What do you think the government spends the most money on? Take a guess before we find out.
Is it possible to make everyone happy with a budget? Why or why not?
During the Game
Which team is spending the most on housing? What are they giving up to do that?
Has anyone noticed what happens to public confidence when you cut health or education?
Are any teams running a deficit? What choices led to that?
After the Game
Did any team manage to keep confidence high AND build lots of houses? What trade-offs did they make?
What surprised you most about how the budget works?
If you could change one decision your team made, what would it be and why?
Going Deeper
How does this connect to real decisions the NZ government makes in the annual Budget?
Why might two people with the same information make completely different budget choices?
What would happen if a real government tried to please everyone – is that even possible?
Tips for a Great Session
Run it twice
Students make very different choices the second time around. Run the same class twice and compare results – it's one of the best ways to spark discussion about values and priorities.
Pair it with current events
Before the game, share a recent news story about government spending (health funding, housing, infrastructure). After the game, ask students how their budget compared to what the government actually did.

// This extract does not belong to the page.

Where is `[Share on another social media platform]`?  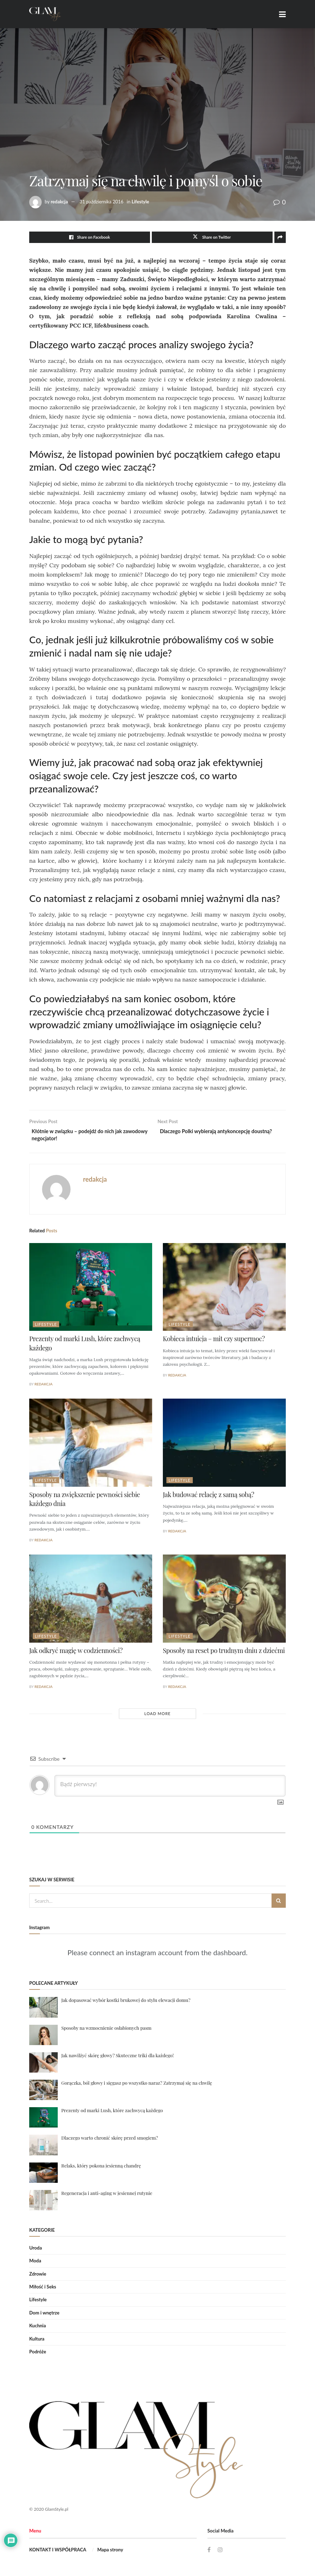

Use the reflection questions
When creating a class, add 2–3 post-game reflection questions in the Questions tab. Students answer these right after the game while their thinking is fresh – and you can review all answers from your dashboard.
Let them fail
Running a deficit is a learning moment, not a mistake. Resist the urge to guide students toward a "right" answer – the messier the budget, the better the discussion afterwards.
Facilitate the debrief
The game is the hook, but the debrief is where the real learning happens. Spend at least a third of your session time on discussion. Ask "why" more than "what".
Use exports for assessment
From your dashboard, you can export game results as CSV or XLSX. The detailed export includes every budget change each team made – useful for marking or portfolio evidence.